Mine was a very sad Charlie Brown Xmas Tree kind of flower by that point – it was drooping and all the petals were falling off!! I was honestly frightened to experience it at all, expecting death, decay, who knows what. I had no idea what a flower was even supposed to feel like to an empath, let alone a dying flower…
My teacher insisted however. I was to the point of tears, looking at this poor thing and not wanting to partake in its death, but she gently told me not to be afraid and guided me step by step, sitting next me as I steeled myself.
She told me it wasn’t at all what I thought it was going to be, then said I should close my eyes and listen extra close since this being’s life was ebbing and what it had to say would be soft.
I didn’t hear anything at all at first. I was sure my teacher had just plugged me in to some death zone horrible thing and I’d be scarred for life…but I decided to trust her as she told me to stay with it.
I cupped my hands around the flower and felt its petals brush my fingers as if it was holding my hand. I thought about how the petals were soft, and imagined the color, and smelled the smell. It was a daisy, and the petals were like velvet – what was left of them ;)
And that’s when I heard it. It really was quiet, just like the teacher said it would be – it was like laughing music, or bells even… To my astonishment I realized it was giggling!

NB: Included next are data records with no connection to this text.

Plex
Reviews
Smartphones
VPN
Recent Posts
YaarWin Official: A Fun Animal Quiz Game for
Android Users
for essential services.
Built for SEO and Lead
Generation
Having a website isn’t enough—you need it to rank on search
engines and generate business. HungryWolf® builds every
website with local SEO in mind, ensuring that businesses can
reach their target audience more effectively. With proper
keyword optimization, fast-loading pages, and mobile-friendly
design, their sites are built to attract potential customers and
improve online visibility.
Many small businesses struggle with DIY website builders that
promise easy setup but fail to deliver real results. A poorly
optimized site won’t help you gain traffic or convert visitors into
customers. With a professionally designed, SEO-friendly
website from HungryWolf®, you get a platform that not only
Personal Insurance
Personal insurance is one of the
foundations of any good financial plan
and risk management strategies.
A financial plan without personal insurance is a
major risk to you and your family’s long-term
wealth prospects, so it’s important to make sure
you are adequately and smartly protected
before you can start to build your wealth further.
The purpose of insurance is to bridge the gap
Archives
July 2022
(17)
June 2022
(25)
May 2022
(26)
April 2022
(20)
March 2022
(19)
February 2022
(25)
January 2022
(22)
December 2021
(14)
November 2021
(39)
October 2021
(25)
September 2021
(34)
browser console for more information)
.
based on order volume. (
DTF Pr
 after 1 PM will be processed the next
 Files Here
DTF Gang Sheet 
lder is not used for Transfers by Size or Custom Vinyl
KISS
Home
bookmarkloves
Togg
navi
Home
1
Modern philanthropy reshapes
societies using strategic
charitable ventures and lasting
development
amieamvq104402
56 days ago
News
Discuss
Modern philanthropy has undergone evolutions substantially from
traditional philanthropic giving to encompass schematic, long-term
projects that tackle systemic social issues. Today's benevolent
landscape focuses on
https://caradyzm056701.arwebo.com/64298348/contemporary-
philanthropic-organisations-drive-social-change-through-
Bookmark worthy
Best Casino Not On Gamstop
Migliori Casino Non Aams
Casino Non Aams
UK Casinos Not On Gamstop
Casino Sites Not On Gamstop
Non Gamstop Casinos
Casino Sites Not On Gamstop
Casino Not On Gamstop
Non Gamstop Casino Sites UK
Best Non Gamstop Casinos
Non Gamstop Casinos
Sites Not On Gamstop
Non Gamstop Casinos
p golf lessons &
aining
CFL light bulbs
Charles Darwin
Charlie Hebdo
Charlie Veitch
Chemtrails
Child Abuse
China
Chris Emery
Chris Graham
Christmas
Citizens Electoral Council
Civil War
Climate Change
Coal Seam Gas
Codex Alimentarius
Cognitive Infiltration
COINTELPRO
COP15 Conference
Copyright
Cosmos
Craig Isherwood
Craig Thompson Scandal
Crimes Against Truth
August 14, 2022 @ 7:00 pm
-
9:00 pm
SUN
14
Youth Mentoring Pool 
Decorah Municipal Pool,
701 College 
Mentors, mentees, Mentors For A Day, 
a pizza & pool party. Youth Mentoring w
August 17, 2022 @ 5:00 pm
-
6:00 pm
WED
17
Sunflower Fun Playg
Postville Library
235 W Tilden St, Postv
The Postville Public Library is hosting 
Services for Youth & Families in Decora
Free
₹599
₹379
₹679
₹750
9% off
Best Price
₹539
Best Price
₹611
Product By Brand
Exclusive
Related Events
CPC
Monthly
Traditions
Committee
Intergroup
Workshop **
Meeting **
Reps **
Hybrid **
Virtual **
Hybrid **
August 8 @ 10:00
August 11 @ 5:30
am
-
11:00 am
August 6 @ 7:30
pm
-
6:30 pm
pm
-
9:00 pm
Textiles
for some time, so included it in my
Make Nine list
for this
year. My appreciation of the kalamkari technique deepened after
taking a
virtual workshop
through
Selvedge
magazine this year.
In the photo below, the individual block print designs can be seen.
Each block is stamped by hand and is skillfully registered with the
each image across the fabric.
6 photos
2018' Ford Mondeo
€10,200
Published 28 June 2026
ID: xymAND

I looked up and the teacher realized I had heard it and she nodded, “They don’t know anything but life, and they share that freely with everyone without reservation right to the last.”
I did start crying then – kinda relief and joy and astonishment all at once. I ran around then and ‘listened’ to everyone else’s flowers and heard their different songs – all different, though it seemed similar species had similar songs.
Someone had brought a houseplant since they couldn’t get a flower in time and I listened to that and it was very different. More like soft giggling drums than bells.
I later led a whole group of people (I organize the Metaplay meetup – the NoVa/DC Metaphysics meetup and play group on meetup.com) through a Whole Foods grocery and introduced them to the art of empathic grocery shopping, lol – you can imagine ;)
I was never afraid to listen again, and in fact have a membership at one of the local arboretums and walk there often :)
Listening to people is nothing like listening to plants. Plants and flowers know nothing about fear in any way. They sing their songs fully and completely without pause in all that they do, simply because that’s what they are.
It’s people who have been given the gift of free will and choice, and with it the responsibilities of power. Samsara and suffering is our thing, to the degree we take it on.
But that natural rhythm the plants sway to so easily is the backdrop to our being as well. We too sing our songs, complex as they may be at times. We often stifle them with shoulds and such, but that’s ours and manufactured by us to experience as part of our current Way to lesser and greater degrees…
S’all good. Being with the natural world helps us remember who we are underneath all that roiling responsibility. We’re alive.